B1: The hourly wage of individuals who completed primary education (NIVEL_ED=2) is on average 27.71% higher than those who did not complete it (with all else constant). It is not statistically significant at the 0.05 significance level, as its p-value is higher.
B2: The hourly wage of individuals with incomplete secondary education (NIVEL_ED=3) is on average 66.95% higher than that of the baseline group (with all else constant). It is statistically significant at the 0.05 significance level, as its p-value is lower.
B3: The hourly wage of individuals who completed secondary education (NIVEL_ED=4) is on average 76.39% higher than the baseline group (with all else constant). It is statistically significant at the 0.05 significance level, as its p-value is lower.
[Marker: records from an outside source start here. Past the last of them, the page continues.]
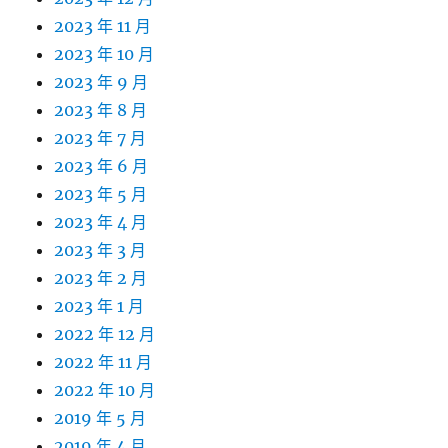
2023 年 11 月
2023 年 10 月
2023 年 9 月
2023 年 8 月
2023 年 7 月
2023 年 6 月
2023 年 5 月
2023 年 4 月
2023 年 3 月
2023 年 2 月
2023 年 1 月
2022 年 12 月
2022 年 11 月
2022 年 10 月
2019 年 5 月
2019 年 4 月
B4: The hourly wage of individuals with incomplete university-level education (NIVEL_ED=5) is on average 126.02% higher than the baseline group (with all else constant). It is statistically significant at the 0.05 significance level, as its p-value is lower.
B5: The hourly wage of individuals who completed university-level education (NIVEL_ED=6) is on average 221.02% higher than the baseline group (with all else constant). It is statistically significant at the 0.05 significance level, as its p-value is lower.
B6: With a 1-unit increase in potential years of experience, the average hourly wage increases by 3.47% (with all else constant). It is statistically significant at the 0.05 significance level, as its p-value is lower.
B7: With a 1-unit increase in the square of potential experience, the average hourly wage decreases by -0.05% (with all else constant). It is statistically significant at the 0.05 significance level, as its p-value is lower.
B8: Following the logarithmic approximation method and keeping other factors constant, the hourly wage of women is on average 18.4% lower than that of men. It is statistically significant at the 0.05 significance level, as its p-value is lower.
It’s essential to determine if they follow a normal distribution or not because it’s a key assumption required for inference.
To understand the type of distribution of the residuals, we’ll conduct a normality test, specifically the Jarque-Bera test:
We establish hypotheses for the normality of errors:
H0: Errors (\(\mu\)) are normally distributed (\(\mu \sim N(\mu, \sigma^2)\))
H1: Errors (\(\mu\)) are not normally distributed (\(\mu \not\sim N(\mu, \sigma^2)\))
We set a significance level of 0.05
Decision rule: if the p-value associated with the test is less than the significance level -> Reject H0
Test
residuos <- residuals(modelo1)
test_result <- jarque.bera.test(residuos)
##
## Jarque Bera Test
##
## data: residuos
## X-squared = 79.193, df = 2, p-value < 2.2e-16
Decision As the p-value is less than the chosen significance level (0.05), there is sufficient evidence to reject the null hypothesis, indicating that the residuals are not normally distributed.
Histogram
hist(x = residuos, main = "Residuals Histogram", xlab = "Residuals", ylab = "Frequency")
Visually, the residuals seem to exhibit a slight leftward skew.